Items that are unambiguous fixes (one right answer, just hasn't been done) stay in their tier section, not in Decisions.

A decision must have at least two defensible branches. Some findings carry "either X or Y" phrasing but only one branch is a real fix — the other is just "document the magic / explain the constant", which is the lazy non-fix. These are not decisions. They stay under their tier (usually Implementation) as a defect.

Worked example:

wrapValue(description, Math.max(1, descBudget - 1)) — the -1 is unexplained. Either drop it or add a one-liner why.

The two branches are fix it vs paper over it with a comment. Only the first is a real answer. Stays under Implementation semantics as a defect, not a decision.

Compare to a real decision:

Drop the dead split("\n") branch, or move wrapValue to a shared helper where the multi-line case is actually exercised?

Both branches are defensible end-states — one shrinks the surface, the other widens reuse. Goes to Decisions.

If lifting a finding to Decisions would make the underlying defect disappear (because the question is "should we fix this or not"), keep the defect under its tier and only raise a Decision for genuine forks in how to fix.

Better to ship a short review with 5 real defects than a long one where the maintainer has to filter the signal out.

7. Write the findings file

Write to _reviews/pr-<N>-review.md (or _reviews/branch-<name>-review.md for non-PR runs). The _reviews/ directory already exists; do not write findings to the repo root. Format:

# PR #<N> — <title> — Review actions

<https://github.com/hardwood-hq/hardwood/pull/<N>>

## Summary

**What:** <1–2 sentences. The actual change, in your own words. Not a copy of the PR description — what the diff does, structurally.>

**Why:** <1 sentence. The motivator, from the PR description / linked issue / design doc. If you can't tell, say "Motivator not stated in the PR or linked issue." — don't invent one.>

**Assessment:** <1–2 sentences. Headline verdict: ready to merge / ready with nits / needs work / not ready, and the single most load-bearing reason.
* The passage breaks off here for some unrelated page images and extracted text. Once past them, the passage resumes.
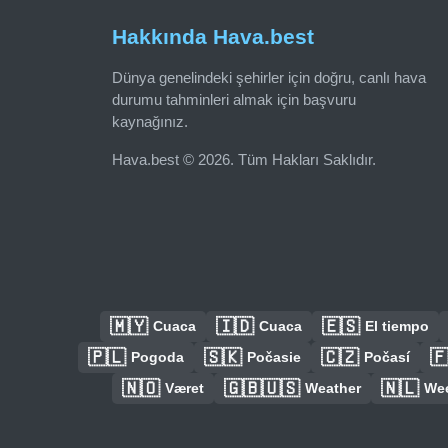
Hakkında Hava.best
Dünya genelindeki şehirler için doğru, canlı hava
durumu tahminleri almak için başvuru
kaynağınız.
Hava.best © 2026. Tüm Hakları Saklıdır.
🇲🇾
🇮🇩
🇪🇸
Cuaca
Cuaca
El tiempo
🇵🇱
🇸🇰
🇨🇿

Pogoda
Počasie
Počasí
🇳🇴
🇬🇧🇺🇸
🇳🇱
Været
Weather
We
The detail lives in the sections below; this is the elevator pitch.>

## Decisions
- **Q:** <question or fork — one line>
  - [ ] **A.** <option 1 — what changes if you pick this>
  - [ ] **B.** <option 2>
  - [ ] **C.** <option 3 — typically "keep as-is" if a change is on the table>
  - **Rec:** <A/B/C> — <one-line justification>

## Blockers
- [ ] <item> — one-sentence why

## API semantics
- [ ] ...

## Implementation semantics
- [ ] ...

## Documentation
- [ ] ...

## Tests
- [ ] ...

## Nits
- [ ] ...

Emit only sections that have at least one entry. A pyramid tier (or Decisions / Blockers) with nothing in it gets no section header — silence is the signal. The template above lists all seven possible sections; a real review usually has two or three.

Use [ ] not [x] — the maintainer checks items off as they're addressed (per CLAUDE.md "Code Reviews" section).

8. Hand back a short summary

After writing the file, give the user a 3–5 sentence summary: what the PR does, the highest-priority finding(s), and the path to the findings file. Do not repeat the whole list inline — they can read the file.

When NOT to use this skill

Reviewing a PR in a different repo. The checklist is hardwood-specific.
Asked to apply a fix or implement a feature. This skill produces findings, not edits.
Asked for a one-line opinion ("does this look OK?"). Just answer.

Output discipline

Findings file uses [ ] checkboxes per CLAUDE.md.
Group by pyramid tier (see template). Sections with no findings are omitted entirely — do not write a section header followed by "looks fine" or a non-finding bullet.
Each item is one sentence stating the issue and one sentence (or clause) on why it matters / what fails if ignored. No multi-paragraph justifications.
Reference specific files / line ranges where useful. Don't fabricate line numbers from memory — if you're not sure, drop the number.
If a finding is judgment-dependent (e.g. "consider A/B-ing this duplication"), say so. Don't dress up an opinion as a defect.
A short review with five real defects beats a long one where the maintainer has to filter the signal out. When you find yourself reaching for noise to "look thorough", stop.